Nowadays, almost every important decision is made by a group, from a board of directors setting policy for a major corporation to employees drafting a business presentation.
But what makes a group effective? The answer might come down to gender.
A team of professors from MIT, Carnegie Mellon and Union College have published research suggesting that just as some people are smarter than others, some groups are smarter than others. There is a “c factor’’ for collective intelligence that isn’t strongly correlated with members’ intelligence but, rather, with the number of females in the group.
The first of the studies grouped 697 participates into teams of two to five members. Each team worked together to complete a series of tasks, which were selected to represent different kinds of problems in a real-world environment. Tasks included logical analysis, brainstorming and planning.
The researchers gave each participant an I.Q. test, but surprisingly teams with higher I.Q.s didn’t perform better than teams with lower I.Q.s.
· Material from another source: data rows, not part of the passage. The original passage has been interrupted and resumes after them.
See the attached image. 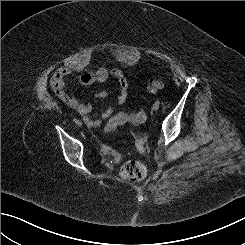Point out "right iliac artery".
<instances>
[{"instance_id":"obj_1","label":"right iliac artery","mask_w":245,"mask_h":245,"mask_svg":"<svg viewBox=\"0 0 245 245\" xmlns=\"http://www.w3.org/2000/svg\"><path fill=\"white\" fill-rule=\"evenodd\" d=\"M73 121H74L75 123H77L79 120H77V118H74Z\"/></svg>"}]
</instances>
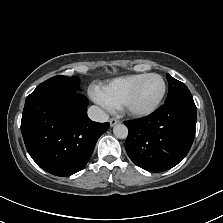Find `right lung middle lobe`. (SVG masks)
<instances>
[{
    "label": "right lung middle lobe",
    "instance_id": "dd1d6c3e",
    "mask_svg": "<svg viewBox=\"0 0 223 223\" xmlns=\"http://www.w3.org/2000/svg\"><path fill=\"white\" fill-rule=\"evenodd\" d=\"M79 79L77 77L54 76L41 84L26 98L25 102L38 98L47 97L54 94L72 92L78 88Z\"/></svg>",
    "mask_w": 223,
    "mask_h": 223
}]
</instances>
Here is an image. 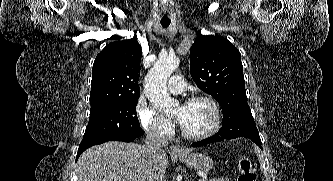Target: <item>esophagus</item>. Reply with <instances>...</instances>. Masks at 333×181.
<instances>
[{
    "instance_id": "esophagus-1",
    "label": "esophagus",
    "mask_w": 333,
    "mask_h": 181,
    "mask_svg": "<svg viewBox=\"0 0 333 181\" xmlns=\"http://www.w3.org/2000/svg\"><path fill=\"white\" fill-rule=\"evenodd\" d=\"M173 152L178 155H183V154H186V149L181 145H174Z\"/></svg>"
}]
</instances>
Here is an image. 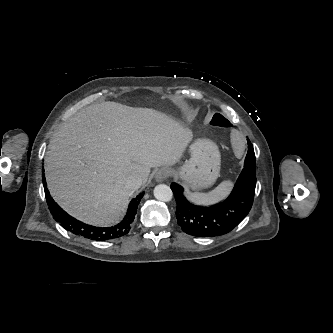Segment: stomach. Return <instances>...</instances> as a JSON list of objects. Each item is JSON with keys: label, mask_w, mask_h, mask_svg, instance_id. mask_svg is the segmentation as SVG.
Listing matches in <instances>:
<instances>
[{"label": "stomach", "mask_w": 333, "mask_h": 333, "mask_svg": "<svg viewBox=\"0 0 333 333\" xmlns=\"http://www.w3.org/2000/svg\"><path fill=\"white\" fill-rule=\"evenodd\" d=\"M191 157L173 174L194 190L211 186L219 177L220 152L209 139H197L189 147Z\"/></svg>", "instance_id": "obj_1"}]
</instances>
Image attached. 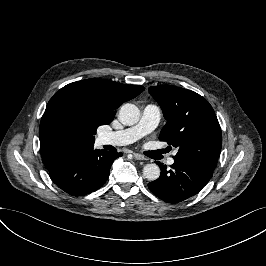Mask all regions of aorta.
<instances>
[{"label":"aorta","instance_id":"aorta-1","mask_svg":"<svg viewBox=\"0 0 266 266\" xmlns=\"http://www.w3.org/2000/svg\"><path fill=\"white\" fill-rule=\"evenodd\" d=\"M119 120L126 126H132L140 120V110L137 106L127 103L121 106L119 111ZM161 170L155 163L144 166L143 176L149 181H155L160 177Z\"/></svg>","mask_w":266,"mask_h":266}]
</instances>
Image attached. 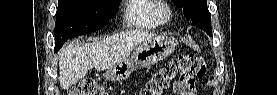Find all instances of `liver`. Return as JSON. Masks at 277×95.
<instances>
[{"mask_svg":"<svg viewBox=\"0 0 277 95\" xmlns=\"http://www.w3.org/2000/svg\"><path fill=\"white\" fill-rule=\"evenodd\" d=\"M154 34L130 30L109 36L103 40L81 44L73 41L67 44L59 55V82L62 89L84 78L93 67L97 71L112 68L125 59L133 49Z\"/></svg>","mask_w":277,"mask_h":95,"instance_id":"6515ba94","label":"liver"}]
</instances>
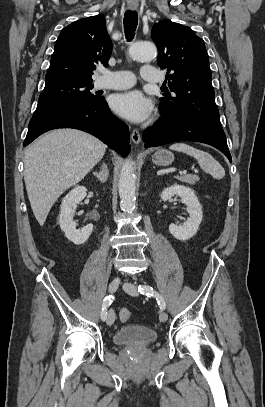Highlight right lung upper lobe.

Nor did teams with more extroverted people or teams with more motivated participants.
Instead, the smarter teams shared three characteristics. First, the members contributed more equally to the team’s discussion, rather than few people dominating the group. Second, the members scored higher on a test that measures how well people read someone’s mind just through their face. Last, teams with more women outperformed teams with more men, something that was partly explained by the fact that women were better at mindreading than men.
More recently, researchers conducted a similar, follow-up study that divided the teams into two categories, those that worked face-to-face and those that worked online using Skype, email and other remote means. Notably, the smarter teams had the same characteristics as the smarter teams in the other studies.
The studies were performed by Anita Woolley, a professor at the Tepper School of Business at Carnegie Mellon, Thomas Malone, a professor at the M.I.T. Sloan School of Management and Christopher Chabris, a professor of psychology at Union College. The first was published in 2010. The second was published in December.
At a time when many argue that the Internet can destroy interpersonal skills and ruin emotional intelligence, these studies suggest that isn’t the case. Sensitive people can read a person’s emotions when face-to-face and through text messages.
And if women are able to do that more effectively than men, that could become more justification for closing the male-female wage gap.